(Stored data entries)
------------
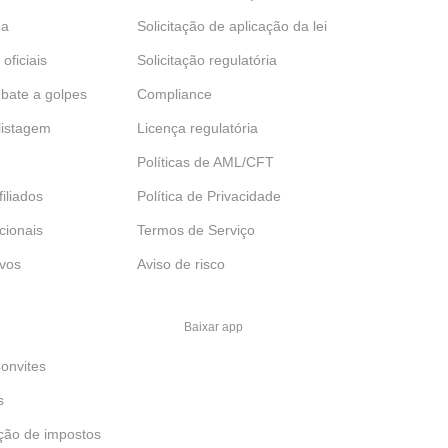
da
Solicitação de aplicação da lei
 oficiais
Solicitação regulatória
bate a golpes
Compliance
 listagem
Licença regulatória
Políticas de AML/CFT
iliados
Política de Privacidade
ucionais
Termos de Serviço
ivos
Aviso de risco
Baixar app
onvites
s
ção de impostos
------------
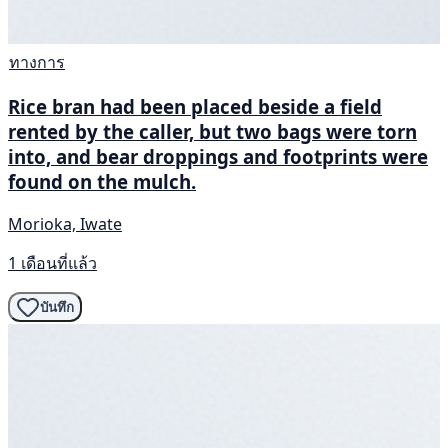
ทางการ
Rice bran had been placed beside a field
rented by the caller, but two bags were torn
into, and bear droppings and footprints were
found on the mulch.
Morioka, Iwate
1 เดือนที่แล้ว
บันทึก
------------
What is expected: What lines of the data contain the string "regulatória"? List them.

Problem solution:
Solicitação regulatória
Licença regulatória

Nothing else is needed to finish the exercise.